We already have drones and increasingly autonomous cars, so it’s perhaps no surprise that several companies are already working on flying taxis – also known as passenger drones and electrical vertical take-off and landing (eVTOL) aircraft. The first piloted eVTOL services are expected as early as this year, but we could see pilot-less autonomous eVTOLs soon after that. That’s right; autonomous flying taxis could be a reality in your lifetime.
The number of hours we used to spend sitting in traffic before the coronavirus hit is almost too depressing to think about, particularly if you live in a densely populated, congested city like Los Angeles, New York or London. Some are suggesting eVTOL services could be the answer to our traffic prayers – transporting passengers on congested city routes through the air. Meanwhile, other companies are developing eVTOLs aimed at popular intercity journeys, such as travelling from my home town of Milton Keynes to London.
Let’s take a look at some of the companies working towards the first commercial flying taxis.
This Guangzhou, China, based company develops and manufactures passenger drones. Their electric autonomous passenger area vehicle concept EHang AAV is a two-seater drone capable of carrying two passengers for up to 21 minutes or any destination about 30 miles away. The drone’s propellers even fold in, which means it could land in a standard parking space. Earlier this year, EHang became the first company to obtain a commercial licence from the Chinese government to test passenger-grade drones.
In 2019, British company Vertical Aerospace released footage of an eVTOL prototype completing its maiden flight at an airfield in Wales. With a top speed of around 50 mph and a total load capacity of 550 pounds, the prototype – which is called Seraph – paves the way for a passenger prototype, which the company is hoping to unveil in 2020. Vertical Aerospace appears to be targeting intercity journeys, and is on a mission to “make personal, on-demand and carbon-free flight a reality.”
German aviation company Volocopter has already conducted several tests of its electric, two-seater air taxi, built to carry a pilot and one passenger. The first manned urban test flight of Volocopter’s flagship 2X eVTOL aircraft – which has a range of 22 miles and a top speed of 68 mph – took place in Singapore in 2019. At the same time, Volocopter also unveiled its VoloPort solution, the world’s first flying taxi station. Clearly, Volocopter is targeting the market for short hops above busy, congested city streets rather than intercity travel, and is gunning to make flying taxis a viable, everyday solution. The company expects to begin commercial flights in 2022, transporting passengers from one VoloPort to another. Longer-term, the goal is to not need any special taxi station infrastructure, meaning you could potentially hail a Volocopter taxi from any old parking lot.
German startup Lilium has been busy testing its five-seater Lilium Jet, which could reach top speeds of 186 mph and cover a range of 186 miles – putting Lilium firmly in the intercity camp, as opposed to short cross-city journeys. The company says it is on track to launch passenger services in a number of locations around the world by 2025.
If flying taxis really do take off (if you’ll excuse the pun), ride-sharing services like Uber could suffer. It makes sense, then, that Uber has been working on its own urban flying taxi service, with plans to launch a piloted service by 2023. Autonomous, pilot-less aircraft are expected to follow by around 2030. In 2019, Uber announced it was joining forces with Joby Aviation, a California-based aerospace company that specialises in electric aviation. Uber’s plan in partnering with Joby is to “launch a fast, reliable, clean, and affordable urban air taxi service in select markets.” Those select markets are expected to include Los Angeles, Melbourne, and Dallas.
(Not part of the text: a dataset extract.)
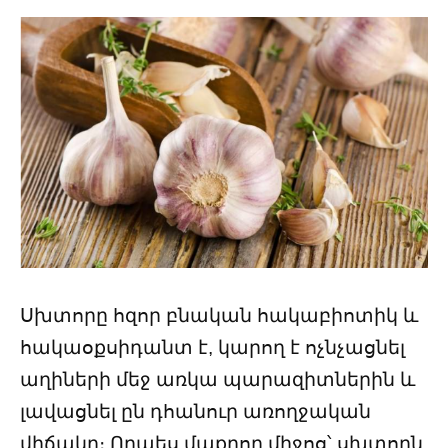
Սխտորը հզոր բնական հակաբիոտիկ և
հակաօքսիդանտ է, կարող է ոչնչացնել
աղիների մեջ առկա պարազիտներին և
լավացնել ըն դհանուր առողջական
վիճակը։ Որպես մաքրող միջոց՝ սխտորն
Making flying taxis a reality
There are several issues these companies will have to overcome become they can launch passenger air taxi services. From a practical point of view, these services will (at least at first) have to run between fixed take-off and landing pads, rather than picking up and setting passengers down at their chosen destinations. This will require a lot of new infrastructure. Volocopter, with its VoloPort solution, is certainly ahead of the curve in this sense, although the company is working towards a long-term vision of making its own VoloPorts obsolete and running door-to-door services instead. Whether this vision of door-to-door travel is realistic is another matter. Most experts believe eVTOLs are simply too noisy to be allowed to land outside people’s homes, schools and offices. Air taxis will have to get a lot quieter before they can seriously challenge road taxis.
Then there’s the safety hurdle to overcome – both in terms of routine flight testing with passengers on board, and then convincing consumers that these services are safe. A whole new system of air traffic control, regulation, and legislation will be required to ensure the safe operation of air taxi services.
Finally, some experts predict air taxis will be nothing more than a premium service for the rich, as opposed to a genuine means of mass transportation. Operators will have to keep their prices affordable if they want to challenge urban taxi services and intercity travel.
Undoubtedly there are challenges to overcome, but one thing is clear: with companies like Uber working towards aggressive goals and timetables, it’s not a question of if passengers will be taking to the skies in flying taxis, but when.